:: Recorded information ::

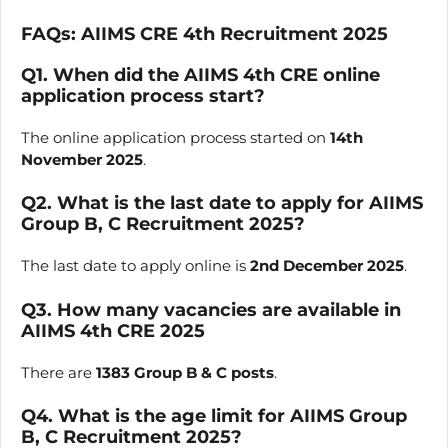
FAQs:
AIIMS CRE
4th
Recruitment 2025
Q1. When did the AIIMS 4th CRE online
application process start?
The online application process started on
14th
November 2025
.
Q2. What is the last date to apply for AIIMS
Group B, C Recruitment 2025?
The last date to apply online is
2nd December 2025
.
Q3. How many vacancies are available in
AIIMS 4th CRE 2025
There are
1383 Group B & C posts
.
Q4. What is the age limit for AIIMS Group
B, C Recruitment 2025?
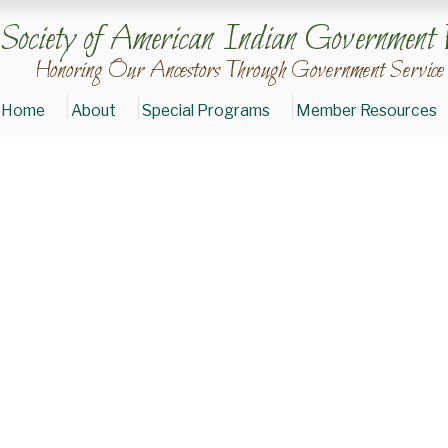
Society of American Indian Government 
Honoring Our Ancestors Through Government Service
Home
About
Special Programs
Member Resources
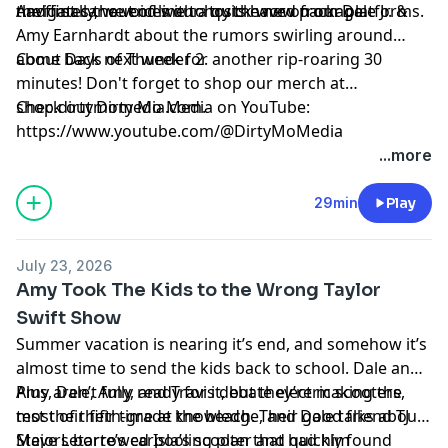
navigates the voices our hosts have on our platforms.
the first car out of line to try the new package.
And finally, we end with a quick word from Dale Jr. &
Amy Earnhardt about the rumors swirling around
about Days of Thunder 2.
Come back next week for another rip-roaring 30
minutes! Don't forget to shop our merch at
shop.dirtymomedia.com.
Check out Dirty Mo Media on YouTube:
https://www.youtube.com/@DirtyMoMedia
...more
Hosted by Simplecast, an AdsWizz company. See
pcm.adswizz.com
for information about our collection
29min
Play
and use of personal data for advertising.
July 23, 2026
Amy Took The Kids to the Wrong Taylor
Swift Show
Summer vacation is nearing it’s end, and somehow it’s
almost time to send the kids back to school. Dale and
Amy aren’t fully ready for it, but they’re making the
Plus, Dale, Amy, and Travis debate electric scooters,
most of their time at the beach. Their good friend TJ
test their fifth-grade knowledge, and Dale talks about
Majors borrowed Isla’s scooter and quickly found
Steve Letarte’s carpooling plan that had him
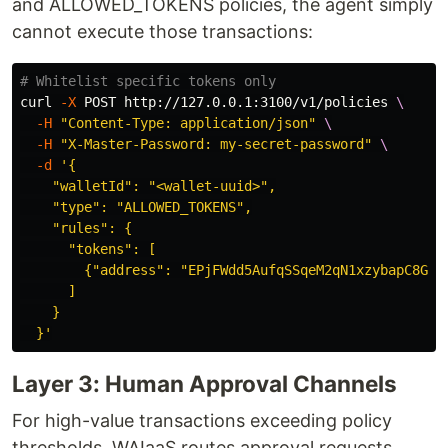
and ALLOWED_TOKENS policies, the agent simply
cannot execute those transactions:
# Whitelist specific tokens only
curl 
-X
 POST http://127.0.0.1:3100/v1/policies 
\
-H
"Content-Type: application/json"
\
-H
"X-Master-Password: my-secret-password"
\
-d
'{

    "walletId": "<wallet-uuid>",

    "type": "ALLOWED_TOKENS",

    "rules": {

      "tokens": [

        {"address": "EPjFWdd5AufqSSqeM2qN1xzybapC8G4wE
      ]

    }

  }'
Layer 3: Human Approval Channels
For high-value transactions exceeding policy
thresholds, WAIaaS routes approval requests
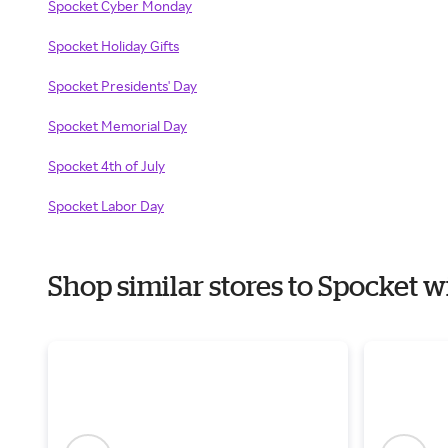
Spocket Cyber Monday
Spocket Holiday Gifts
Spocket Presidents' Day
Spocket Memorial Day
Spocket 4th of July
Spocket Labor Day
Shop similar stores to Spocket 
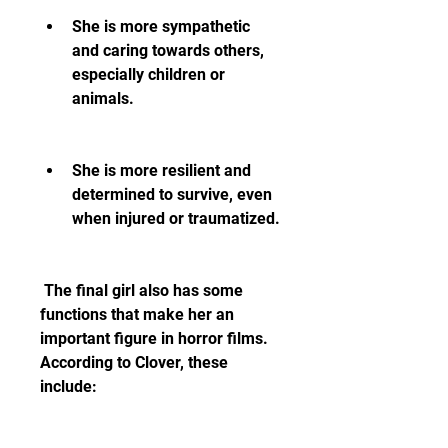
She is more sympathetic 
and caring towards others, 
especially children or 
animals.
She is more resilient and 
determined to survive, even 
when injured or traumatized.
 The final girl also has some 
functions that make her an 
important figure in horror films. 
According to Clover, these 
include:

:::

| Description of the task |
Your copy should match the entries exactly, minus the pictures.

| Solution to this exercise |
FAQs:
AIIMS CRE
4th
Recruitment 2025
Q1. When did the AIIMS 4th CRE online
application process start?
The online application process started on
14th
November 2025
.
Q2. What is the last date to apply for AIIMS
Group B, C Recruitment 2025?
The last date to apply online is
2nd December 2025
.
Q3. How many vacancies are available in
AIIMS 4th CRE 2025
There are
1383 Group B & C posts
.
Q4. What is the age limit for AIIMS Group
B, C Recruitment 2025?
Society of American Indian Government 
Honoring Our Ancestors Through Government Service
Home
About
Special Programs
Member Resources
navigates the voices our hosts have on our platforms.
the first car out of line to try the new package.
And finally, we end with a quick word from Dale Jr. &
Amy Earnhardt about the rumors swirling around
about Days of Thunder 2.
Come back next week for another rip-roaring 30
minutes! Don't forget to shop our merch at
shop.dirtymomedia.com.
Check out Dirty Mo Media on YouTube:
https://www.youtube.com/@DirtyMoMedia
...more
Hosted by Simplecast, an AdsWizz company. See
pcm.adswizz.com
for information about our collection
29min
Play
and use of personal data for advertising.
July 23, 2026
Amy Took The Kids to the Wrong Taylor
Swift Show
Summer vacation is nearing it’s end, and somehow it’s
almost time to send the kids back to school. Dale and
Amy aren’t fully ready for it, but they’re making the
Plus, Dale, Amy, and Travis debate electric scooters,
most of their time at the beach. Their good friend TJ
test their fifth-grade knowledge, and Dale talks about
Majors borrowed Isla’s scooter and quickly found
Steve Letarte’s carpooling plan that had him
and ALLOWED_TOKENS policies, the agent simply
cannot execute those transactions:
# Whitelist specific tokens only
curl 
-X
 POST http://127.0.0.1:3100/v1/policies 
\
-H
"Content-Type: application/json"
\
-H
"X-Master-Password: my-secret-password"
\
-d
'{

    "walletId": "<wallet-uuid>",

    "type": "ALLOWED_TOKENS",

    "rules": {

      "tokens": [

        {"address": "EPjFWdd5AufqSSqeM2qN1xzybapC8G4wE
      ]

    }

  }'
Layer 3: Human Approval Channels
For high-value transactions exceeding policy
thresholds, WAIaaS routes approval requests
Spocket Cyber Monday
Spocket Holiday Gifts
Spocket Presidents' Day
Spocket Memorial Day
Spocket 4th of July
Spocket Labor Day
Shop similar stores to Spocket 
She is more sympathetic 
and caring towards others, 
especially children or 
animals.
She is more resilient and 
determined to survive, even 
when injured or traumatized.
 The final girl also has some 
functions that make her an 
important figure in horror films. 
According to Clover, these 
include:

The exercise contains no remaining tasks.